Daniel Moerner

When Impossible Day Feels Impossible: /tmp Inode Exhaustion

Impossible Stuff Day is a special sprint at the Recurse Center devoted to working beyond the edge of your abilities. I had an ambitious day planned around MirageOS microkernels, but I made one critical mistake: I did not test my OCaml development environment with MirageOS.

But that’s no problem: There’s a nice guide to install MirageOS, and it looks pretty simple. We can install MirageOS and confirm that the Hello World tutorial works. However, it very much does not:

opam-monorepo: [ERROR] Can't find all required versions.
Selected: noop-unix.zdev ocaml-base-compiler&noop-unix
- cmdliner-stdlib -> (problem)
    No known implementations at all
(etc.)

That looks very bad! One thing that immediately came to mind is that most documents for MirageOS cover OCaml 4.x, but I am on OCaml 5.x. Let’s try the older version of OCaml first. Same error. Maybe there’s an issue with my whole switch setup, so let’s try on a clean user with nothing but the default switch.

[ERROR] Failed to extract archive /home/user/.opam/repo/default.tar.gz: "/usr/bin/tar xfz
        /home/user/.opam/repo/default.tar.gz -C /tmp/opam-47813-6b24e2" exited with code 2.
        Run `opam update --repositories default` to fix the issue

That looks even worse! Somehow I can’t even install OCaml at all now. Error 2 is a fatal tar error. Let’s try what it recommends:

$ opam update --repositories default

<><> Updating package repositories ><><><><><><><><><><><><><><><><><><><><><><>
[ERROR] Could not update repository "default": /usr/bin/opam: "mkdir" failed on /tmp/opam-48052-192552: No space left
        on device

Here we go. However, I’m only using 75 MiB out of 1 GiB of space on /tmp. State is hard, so let’s try one more time with a fresh install. This time, opam init does install the compiler! But I still get the same opam-monorepo error as before.

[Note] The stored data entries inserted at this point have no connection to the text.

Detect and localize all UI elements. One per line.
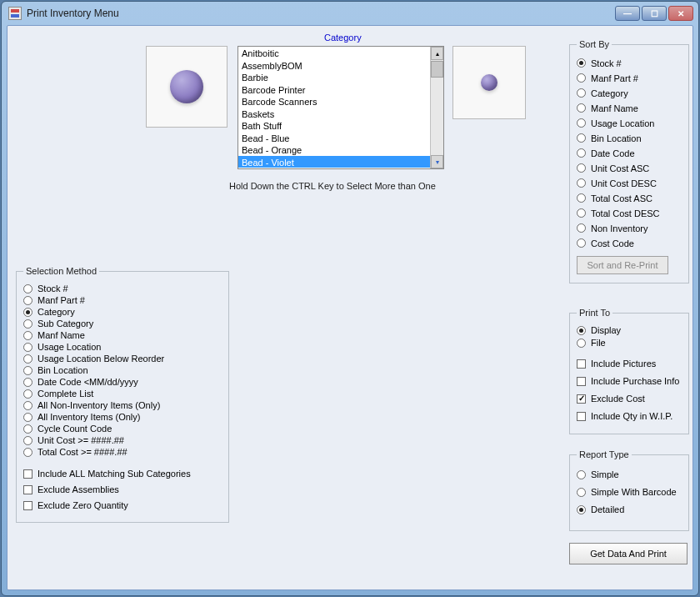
- list-item[interactable]: Bath Stuff: [238, 119, 430, 132]
- radio-icon: [577, 118, 586, 128]
- selection-option[interactable]: Usage Location: [23, 341, 222, 353]
- report-type-option[interactable]: Simple With Barcode: [577, 484, 682, 500]
- selection-label: Stock #: [38, 283, 68, 293]
- radio-icon: [577, 88, 586, 98]
- list-item[interactable]: AssemblyBOM: [238, 59, 430, 72]
- selection-label: Date Code <MM/dd/yyyy: [38, 377, 138, 387]
- sort-option[interactable]: Stock #: [577, 56, 682, 70]
- selection-option[interactable]: Category: [23, 306, 222, 318]
- print-to-legend: Print To: [577, 308, 612, 318]
- sort-label: Stock #: [591, 58, 622, 68]
- list-item[interactable]: Baskets: [238, 108, 430, 120]
- report-type-option[interactable]: Simple: [577, 466, 682, 483]
- radio-icon: [23, 401, 32, 410]
- sort-label: Date Code: [591, 148, 635, 158]
- radio-icon: [577, 326, 586, 335]
- scrollbar-thumb[interactable]: [431, 61, 443, 78]
- sort-option[interactable]: Usage Location: [577, 116, 682, 130]
- bead-icon: [481, 74, 498, 91]
- selection-method-legend: Selection Method: [23, 266, 99, 276]
- selection-option[interactable]: Sub Category: [23, 318, 222, 329]
- report-type-group: Report Type SimpleSimple With BarcodeDet…: [569, 449, 689, 531]
- minimize-button[interactable]: —: [615, 6, 640, 21]
- selection-label: Category: [38, 307, 75, 317]
- list-item[interactable]: Barbie: [238, 71, 430, 83]
- get-data-print-button[interactable]: Get Data And Print: [569, 543, 688, 564]
- selection-option[interactable]: Cycle Count Code: [23, 423, 222, 434]
- close-button[interactable]: ✕: [668, 6, 693, 21]
- titlebar[interactable]: Print Inventory Menu — ☐ ✕: [2, 2, 698, 25]
- selection-label: Total Cost >= ####.##: [38, 447, 128, 457]
- selection-option[interactable]: Stock #: [23, 283, 222, 294]
- listbox-scrollbar[interactable]: ▴ ▾: [430, 47, 443, 168]
- maximize-button[interactable]: ☐: [642, 6, 667, 21]
- sort-label: Total Cost ASC: [591, 193, 652, 203]
- sort-option[interactable]: Unit Cost DESC: [577, 176, 682, 190]
- selection-option[interactable]: Manf Part #: [23, 294, 222, 306]
- radio-icon: [577, 58, 586, 68]
- sort-option[interactable]: Manf Part #: [577, 71, 682, 85]
- list-item[interactable]: Barcode Printer: [238, 83, 430, 96]
- radio-icon: [577, 470, 586, 479]
- radio-icon: [577, 208, 586, 218]
- report-type-label: Simple With Barcode: [591, 487, 677, 497]
- sort-option[interactable]: Category: [577, 86, 682, 100]
- sort-option[interactable]: Unit Cost ASC: [577, 161, 682, 175]
- radio-icon: [577, 103, 586, 113]
- selection-check[interactable]: Exclude Assemblies: [23, 482, 222, 497]
- bead-icon: [170, 70, 203, 103]
- list-item[interactable]: Bead - Violet: [238, 156, 430, 168]
- print-to-label: Display: [591, 325, 621, 335]
- report-type-option[interactable]: Detailed: [577, 501, 682, 518]
- sort-reprint-button: Sort and Re-Print: [577, 256, 668, 274]
- list-item[interactable]: Bead - Orange: [238, 143, 430, 156]
- radio-icon: [23, 354, 32, 364]
- selection-option[interactable]: All Inventory Items (Only): [23, 411, 222, 423]
- radio-icon: [23, 319, 32, 329]
- selection-option[interactable]: Date Code <MM/dd/yyyy: [23, 376, 222, 388]
- print-to-option[interactable]: Display: [577, 324, 682, 336]
- window-frame: Print Inventory Menu — ☐ ✕ Category Anit…: [1, 1, 699, 596]
- selection-option[interactable]: All Non-Inventory Items (Only): [23, 399, 222, 411]
- selection-option[interactable]: Total Cost >= ####.##: [23, 446, 222, 458]
- selection-check[interactable]: Exclude Zero Quantity: [23, 498, 222, 513]
- scrollbar-up-icon[interactable]: ▴: [431, 47, 443, 60]
- list-item[interactable]: Anitboitic: [238, 47, 430, 59]
- selection-option[interactable]: Unit Cost >= ####.##: [23, 434, 222, 446]
- sort-option[interactable]: Non Inventory: [577, 221, 682, 235]
- selection-option[interactable]: Manf Name: [23, 329, 222, 341]
- sort-option[interactable]: Total Cost ASC: [577, 191, 682, 205]
- sort-label: Unit Cost ASC: [591, 163, 649, 173]
- list-item[interactable]: Bead - Blue: [238, 132, 430, 144]
- print-to-check-label: Exclude Cost: [591, 394, 645, 404]
- sort-by-group: Sort By Stock #Manf Part #CategoryManf N…: [569, 39, 689, 283]
- sort-option[interactable]: Date Code: [577, 146, 682, 160]
- selection-option[interactable]: Bin Location: [23, 364, 222, 376]
- radio-icon: [23, 413, 32, 422]
- print-to-check[interactable]: Include Pictures: [577, 355, 682, 372]
- report-type-label: Simple: [591, 469, 619, 479]
- list-item[interactable]: Barcode Scanners: [238, 95, 430, 108]
- print-to-check[interactable]: Include Qty in W.I.P.: [577, 408, 682, 424]
- selection-label: Manf Name: [38, 330, 85, 340]
- sort-option[interactable]: Bin Location: [577, 131, 682, 145]
- selection-option[interactable]: Complete List: [23, 388, 222, 399]
- sort-label: Manf Part #: [591, 73, 638, 83]
- selection-check[interactable]: Include ALL Matching Sub Categories: [23, 466, 222, 481]
- sort-label: Cost Code: [591, 238, 634, 248]
- checkbox-icon: [23, 469, 32, 479]
- radio-icon: [577, 223, 586, 233]
- selection-option[interactable]: Usage Location Below Reorder: [23, 353, 222, 364]
- category-listbox[interactable]: AnitboiticAssemblyBOMBarbieBarcode Print…: [238, 46, 444, 169]
- print-to-check[interactable]: Exclude Cost: [577, 390, 682, 407]
- print-to-check[interactable]: Include Purchase Info: [577, 373, 682, 389]
- radio-icon: [23, 389, 32, 399]
- print-to-check-label: Include Qty in W.I.P.: [591, 411, 672, 421]
- selection-label: Unit Cost >= ####.##: [38, 435, 124, 445]
- scrollbar-down-icon[interactable]: ▾: [431, 155, 443, 168]
- sort-option[interactable]: Total Cost DESC: [577, 206, 682, 220]
- sort-option[interactable]: Manf Name: [577, 101, 682, 115]
- radio-icon: [23, 296, 32, 305]
- sort-option[interactable]: Cost Code: [577, 236, 682, 250]
- print-to-option[interactable]: File: [577, 337, 682, 349]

We’ve gotten one “good” error out of this process: The hint that /tmp is out of space. All the other errors were unhelpful: MirageOS’s make depends gave a generic error about no implementations found, which looks almost like a network failure, and tar gave a generic fatal error. I don’t blame tar, it’s operating under strong requirements for backwards compatibility and it’s not easy to tweak error reporting. But opam-monorepo is probably failing to propagate an underlying opam error here. Fortunately, the good error about /tmp is all we need.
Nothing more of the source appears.